I am rather adventurous when it comes to canning. No, I am not unsafe. But when I read you could not pressure can cauliflower I asked why? So I canned some last year. Well, the pigs liked it. The pickled cauliflower we canned earlier this year came out very well.

Last year I wanted to can some pickled okra but the okra from my local farmer market was not up to par for pickles. Mostly it was too big for good okra pickles and the smaller ones were less than desirable. So this year I set out to grow my own okra and pickle them at just the size I wanted.

The trick I knew would be how to save those okra from my planting of 15 plants.To get enough at one time to pickle 6-7 pints.









What would happen to the okra if I picked them and froze them in a Ziploc bag? My biggest fear was instant mush when they thawed out. I figured a quart bag would do about 3-4 pints. So I can begin to save okra a few every other day until I was averaging 6-8 pickle size okra every other day. Once I had saved 2 1/3 Ziploc bags full it was time for phase 2.

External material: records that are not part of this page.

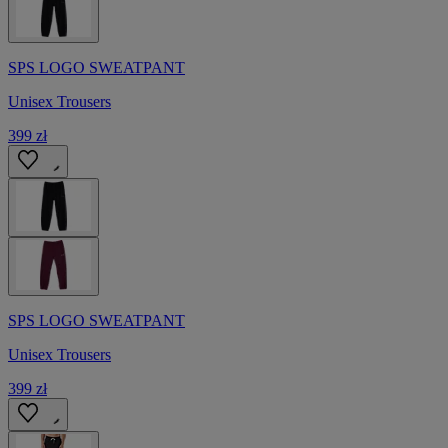
SPS LOGO SWEATPANT
Unisex Trousers
399 zł
SPS LOGO SWEATPANT
Unisex Trousers
399 zł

I stuck the okra in the refrigerator the night before theorizing a slow thaw would be better. The next day I put up 14 qts of whole kernel corn first in my pressure canner.

Saving the best for last I pulled the okra out of the refrigerator. Keen observation indicated some were still frozen and some were turning dark. Undaunted, I ventured forth. I washed the okra and did not trim the okra at all to prevent slimation. I packed my jars and filled them with my pickling brine.

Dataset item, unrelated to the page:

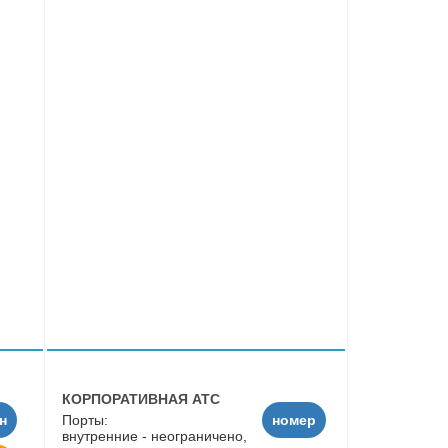
КОРПОРАТИВНАЯ АТС
н
Порты:
номер
внутренние - неограничено,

In the jars they did look rather good. Hope sprang eternal and I sallied forth in to the boiling water bath. 15 Minutes at a good rolling boil and 5 minutes with the heat off and I popped them out of the water trying to prevent over processing.







Now, all I have to do is wait a couple of weeks for the spices to take and the proof will be in the pudding or in this case the okra.


----------



## Pam in KY (Jul 26, 2011)

Very interesting - please keep us posted. I'm a big fan of okra, but sliced/breaded & fried is my preference. This is a stupid question, but since the okra is "pickled" will it have the vinegary taste associated with cuc pickles? As you can tell, I've never pickled anything in my life - except maybe my liver when I was much younger. lol


----------



## Mesa Goat Man (May 12, 2012)

Because of the spices but Okra has its own flavor to. Happy to report all jars s:clap:ealed properly


----------



## Marianne (Feb 22, 2009)

I pickle okra, can it, too, but my favorite way of freezing it is to just put washed and dried okra into a paper bag (like a lunch bag) in meal-sized amts., then a # of bags into one of those heavier paper bags from the grocer's, and into the freezer. Tastes like fresh when used. If you want to fry it, just slice before it's completely thawed. No freezer burn just in the paper bags, either.


----------